About this exercise:
Among the lines below, restate word for word only those from the line with "What do you see at coordinates (232, 2482)" through the line with "In order to click on David", with both end lines kept.

____

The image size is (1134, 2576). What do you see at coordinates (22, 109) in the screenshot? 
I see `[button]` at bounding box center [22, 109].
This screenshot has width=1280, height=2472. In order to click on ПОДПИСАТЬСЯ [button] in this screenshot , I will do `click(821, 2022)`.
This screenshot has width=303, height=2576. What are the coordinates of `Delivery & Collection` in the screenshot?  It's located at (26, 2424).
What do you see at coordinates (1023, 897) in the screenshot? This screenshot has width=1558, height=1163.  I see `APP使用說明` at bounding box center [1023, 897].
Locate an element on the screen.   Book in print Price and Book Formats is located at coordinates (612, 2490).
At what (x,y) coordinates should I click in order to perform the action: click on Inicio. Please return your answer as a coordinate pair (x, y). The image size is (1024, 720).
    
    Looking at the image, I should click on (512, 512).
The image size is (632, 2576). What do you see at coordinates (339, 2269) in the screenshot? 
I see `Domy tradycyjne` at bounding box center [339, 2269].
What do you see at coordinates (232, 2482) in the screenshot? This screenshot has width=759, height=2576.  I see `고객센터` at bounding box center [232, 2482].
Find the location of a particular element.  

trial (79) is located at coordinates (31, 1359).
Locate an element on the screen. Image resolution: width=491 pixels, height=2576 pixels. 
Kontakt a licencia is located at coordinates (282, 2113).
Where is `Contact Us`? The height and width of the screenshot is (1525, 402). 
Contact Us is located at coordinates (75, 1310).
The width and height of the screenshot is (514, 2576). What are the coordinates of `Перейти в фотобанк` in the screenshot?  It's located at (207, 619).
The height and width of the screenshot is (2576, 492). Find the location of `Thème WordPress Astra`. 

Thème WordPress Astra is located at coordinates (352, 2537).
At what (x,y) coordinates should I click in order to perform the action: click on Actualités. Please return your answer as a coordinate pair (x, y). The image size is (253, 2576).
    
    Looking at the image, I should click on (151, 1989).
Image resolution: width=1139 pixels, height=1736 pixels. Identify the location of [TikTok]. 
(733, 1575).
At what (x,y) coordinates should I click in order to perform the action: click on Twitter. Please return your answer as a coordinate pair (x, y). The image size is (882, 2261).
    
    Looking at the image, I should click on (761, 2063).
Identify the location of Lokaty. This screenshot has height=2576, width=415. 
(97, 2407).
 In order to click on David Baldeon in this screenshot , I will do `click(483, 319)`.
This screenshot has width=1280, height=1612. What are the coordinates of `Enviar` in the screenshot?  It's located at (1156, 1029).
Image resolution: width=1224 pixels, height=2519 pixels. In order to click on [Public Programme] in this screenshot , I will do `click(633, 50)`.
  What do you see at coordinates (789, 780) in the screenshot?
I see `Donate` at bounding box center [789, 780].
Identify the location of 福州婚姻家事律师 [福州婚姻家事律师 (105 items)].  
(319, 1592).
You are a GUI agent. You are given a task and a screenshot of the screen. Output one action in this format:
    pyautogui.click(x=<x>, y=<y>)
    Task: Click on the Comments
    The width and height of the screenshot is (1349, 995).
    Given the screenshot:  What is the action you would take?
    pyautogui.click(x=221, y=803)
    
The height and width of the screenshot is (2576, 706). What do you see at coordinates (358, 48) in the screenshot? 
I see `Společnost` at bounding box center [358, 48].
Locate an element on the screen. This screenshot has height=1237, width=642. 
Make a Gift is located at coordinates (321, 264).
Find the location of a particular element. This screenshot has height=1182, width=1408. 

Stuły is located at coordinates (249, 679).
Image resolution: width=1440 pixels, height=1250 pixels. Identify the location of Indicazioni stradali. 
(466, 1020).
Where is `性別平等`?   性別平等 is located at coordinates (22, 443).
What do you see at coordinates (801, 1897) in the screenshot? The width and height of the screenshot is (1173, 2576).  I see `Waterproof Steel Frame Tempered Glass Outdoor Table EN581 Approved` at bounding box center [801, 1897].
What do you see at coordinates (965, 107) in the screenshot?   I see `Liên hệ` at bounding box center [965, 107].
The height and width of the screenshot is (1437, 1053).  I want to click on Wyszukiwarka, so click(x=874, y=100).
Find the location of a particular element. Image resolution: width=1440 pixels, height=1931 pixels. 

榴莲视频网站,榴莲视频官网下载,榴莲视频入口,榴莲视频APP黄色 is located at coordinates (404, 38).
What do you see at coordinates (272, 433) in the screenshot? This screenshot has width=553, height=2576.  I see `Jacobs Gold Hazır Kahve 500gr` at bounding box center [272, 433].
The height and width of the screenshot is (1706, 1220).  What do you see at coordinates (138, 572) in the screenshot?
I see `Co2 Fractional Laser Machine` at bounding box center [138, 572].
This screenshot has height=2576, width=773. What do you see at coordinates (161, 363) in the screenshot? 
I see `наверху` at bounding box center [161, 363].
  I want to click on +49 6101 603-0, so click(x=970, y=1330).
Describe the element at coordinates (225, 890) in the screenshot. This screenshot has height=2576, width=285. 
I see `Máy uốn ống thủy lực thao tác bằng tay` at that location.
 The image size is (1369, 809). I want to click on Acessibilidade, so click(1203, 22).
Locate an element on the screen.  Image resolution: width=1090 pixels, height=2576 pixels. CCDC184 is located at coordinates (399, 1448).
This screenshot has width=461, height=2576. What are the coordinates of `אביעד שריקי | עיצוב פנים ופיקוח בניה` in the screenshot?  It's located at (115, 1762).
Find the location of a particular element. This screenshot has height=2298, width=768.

____

Finished task:
What do you see at coordinates (232, 2482) in the screenshot? This screenshot has width=759, height=2576.  I see `고객센터` at bounding box center [232, 2482].
Find the location of a particular element.  

trial (79) is located at coordinates (31, 1359).
Locate an element on the screen. Image resolution: width=491 pixels, height=2576 pixels. 
Kontakt a licencia is located at coordinates (282, 2113).
Where is `Contact Us`? The height and width of the screenshot is (1525, 402). 
Contact Us is located at coordinates (75, 1310).
The width and height of the screenshot is (514, 2576). What are the coordinates of `Перейти в фотобанк` in the screenshot?  It's located at (207, 619).
The height and width of the screenshot is (2576, 492). Find the location of `Thème WordPress Astra`. 

Thème WordPress Astra is located at coordinates (352, 2537).
At what (x,y) coordinates should I click in order to perform the action: click on Actualités. Please return your answer as a coordinate pair (x, y). The image size is (253, 2576).
    
    Looking at the image, I should click on (151, 1989).
Image resolution: width=1139 pixels, height=1736 pixels. Identify the location of [TikTok]. 
(733, 1575).
At what (x,y) coordinates should I click in order to perform the action: click on Twitter. Please return your answer as a coordinate pair (x, y). The image size is (882, 2261).
    
    Looking at the image, I should click on (761, 2063).
Identify the location of Lokaty. This screenshot has height=2576, width=415. 
(97, 2407).
 In order to click on David Baldeon in this screenshot , I will do `click(483, 319)`.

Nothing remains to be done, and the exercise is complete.